Remember, dating is about connection, not perfection. Treat her the way you’d want someone to treat your sister, and always show the best of yourself.

Getting to Know Her World: Thoughtful Questions That Show You Care

​After sharing the importance of showing genuine interest in someone’s life, you might be wondering how to keep the conversation flowing naturally. This is where thoughtful questions come in. Asking the right questions not only shows you’re listening but also makes her feel valued and understood. So, here are some great conversation starters to help you connect and learn more about her world.
Here are some thoughtful, engaging questions you can ask to show genuine interest in her world:
About Family:
  1. “What’s the best advice you’ve ever gotten from a family member?”
  2. “Do you have any siblings? What’s your favorite memory with them?”
  3. “What kind of traditions did your family have growing up?”
  4. “Who in your family do you think you’re most like?”
  5. “What’s your favorite way to spend time with your family now?”
About Friends:
  1. “Who’s your best friend, and how did you meet?”
  2. “What’s the funniest thing your friends have ever done together?”
  3. “What’s something your friends would say about you if I asked them?”
  4. “Do you and your friends have any fun traditions or hobbies you do together?”
  5. “What’s the best trip or adventure you’ve ever taken with your friends?”
About Kids (if applicable):
  1. “What’s something your kids have done recently that made you laugh?”
  2. “What’s your favorite thing about being a mom?”
  3. “Do your kids have any hobbies or activities they’re really into?”
  4. “What’s something special you and your kids do together?”
  5. “What’s the best parenting advice you’ve ever gotten?”
About Her World in General:
  1. “What’s something you’re really proud of in your life right now?”

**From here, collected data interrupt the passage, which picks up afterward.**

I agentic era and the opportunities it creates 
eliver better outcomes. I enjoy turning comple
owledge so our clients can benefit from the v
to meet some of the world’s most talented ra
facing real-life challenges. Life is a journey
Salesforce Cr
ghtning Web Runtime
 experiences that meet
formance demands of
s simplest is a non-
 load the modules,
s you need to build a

  2. “Who inspires you the most, and why?”
  3. “What’s something you’ve always wanted to do but haven’t had the chance to yet?”
  4. “If you could have dinner with any three people, alive or not, who would you pick?”
  5. “What’s a little thing in life that brings you the most joy?”
These questions keep the conversation light yet meaningful, showing her that you’re listening and interested in who she truly is.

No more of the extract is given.